> REQUIRED ACTION: Read the records below and copy each line that contains "produk".

> Dataset entries:
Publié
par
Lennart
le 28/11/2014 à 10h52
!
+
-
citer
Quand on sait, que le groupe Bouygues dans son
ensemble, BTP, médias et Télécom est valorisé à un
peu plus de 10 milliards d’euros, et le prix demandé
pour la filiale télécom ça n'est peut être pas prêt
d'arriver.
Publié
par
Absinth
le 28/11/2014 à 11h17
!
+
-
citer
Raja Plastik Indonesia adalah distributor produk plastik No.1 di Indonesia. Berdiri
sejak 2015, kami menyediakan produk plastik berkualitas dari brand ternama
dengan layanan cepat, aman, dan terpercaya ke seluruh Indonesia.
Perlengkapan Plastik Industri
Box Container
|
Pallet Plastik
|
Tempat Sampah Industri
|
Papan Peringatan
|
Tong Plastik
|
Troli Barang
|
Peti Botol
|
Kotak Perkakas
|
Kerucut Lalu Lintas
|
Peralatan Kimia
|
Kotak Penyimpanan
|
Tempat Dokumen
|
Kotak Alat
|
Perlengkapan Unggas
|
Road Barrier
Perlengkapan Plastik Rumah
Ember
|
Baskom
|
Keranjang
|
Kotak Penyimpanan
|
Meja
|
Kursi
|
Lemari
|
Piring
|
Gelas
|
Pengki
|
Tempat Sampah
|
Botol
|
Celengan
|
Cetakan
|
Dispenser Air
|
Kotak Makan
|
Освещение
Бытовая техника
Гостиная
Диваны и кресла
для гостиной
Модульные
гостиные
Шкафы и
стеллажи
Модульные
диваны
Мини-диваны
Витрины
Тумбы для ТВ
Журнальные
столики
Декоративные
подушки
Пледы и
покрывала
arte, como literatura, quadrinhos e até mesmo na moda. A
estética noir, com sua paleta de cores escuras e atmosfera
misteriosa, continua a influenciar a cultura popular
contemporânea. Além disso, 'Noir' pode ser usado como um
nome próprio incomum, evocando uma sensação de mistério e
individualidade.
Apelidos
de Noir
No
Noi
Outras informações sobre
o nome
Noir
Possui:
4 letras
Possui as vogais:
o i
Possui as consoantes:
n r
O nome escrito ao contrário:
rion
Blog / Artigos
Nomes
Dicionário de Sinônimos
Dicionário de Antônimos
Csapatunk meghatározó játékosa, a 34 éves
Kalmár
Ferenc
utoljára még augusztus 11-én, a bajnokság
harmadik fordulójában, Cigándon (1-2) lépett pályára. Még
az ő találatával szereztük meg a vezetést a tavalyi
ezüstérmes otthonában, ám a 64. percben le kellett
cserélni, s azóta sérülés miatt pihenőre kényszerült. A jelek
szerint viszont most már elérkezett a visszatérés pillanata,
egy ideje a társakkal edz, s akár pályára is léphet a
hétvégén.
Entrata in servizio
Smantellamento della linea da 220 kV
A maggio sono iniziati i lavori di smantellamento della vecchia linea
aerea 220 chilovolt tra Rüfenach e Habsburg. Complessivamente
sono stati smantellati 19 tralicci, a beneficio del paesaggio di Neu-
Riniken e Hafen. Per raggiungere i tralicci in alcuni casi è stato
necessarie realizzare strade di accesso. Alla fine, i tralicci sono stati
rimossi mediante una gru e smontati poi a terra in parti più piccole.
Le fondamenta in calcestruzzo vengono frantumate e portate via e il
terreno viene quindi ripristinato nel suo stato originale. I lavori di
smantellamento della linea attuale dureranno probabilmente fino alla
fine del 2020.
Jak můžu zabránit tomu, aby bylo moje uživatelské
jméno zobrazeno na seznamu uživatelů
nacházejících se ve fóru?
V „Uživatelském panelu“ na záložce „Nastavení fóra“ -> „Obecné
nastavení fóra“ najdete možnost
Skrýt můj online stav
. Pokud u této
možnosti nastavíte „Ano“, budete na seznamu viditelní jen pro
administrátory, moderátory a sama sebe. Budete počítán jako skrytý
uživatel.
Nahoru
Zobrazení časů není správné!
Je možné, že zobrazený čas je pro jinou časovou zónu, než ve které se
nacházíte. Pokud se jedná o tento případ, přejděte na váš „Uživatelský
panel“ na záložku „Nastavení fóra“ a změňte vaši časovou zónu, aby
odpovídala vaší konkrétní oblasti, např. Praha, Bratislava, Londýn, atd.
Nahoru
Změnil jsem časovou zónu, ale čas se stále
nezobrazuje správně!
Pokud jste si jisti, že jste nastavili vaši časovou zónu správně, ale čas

> FINAL ANSWER:
Raja Plastik Indonesia adalah distributor produk plastik No.1 di Indonesia. Berdiri
sejak 2015, kami menyediakan produk plastik berkualitas dari brand ternama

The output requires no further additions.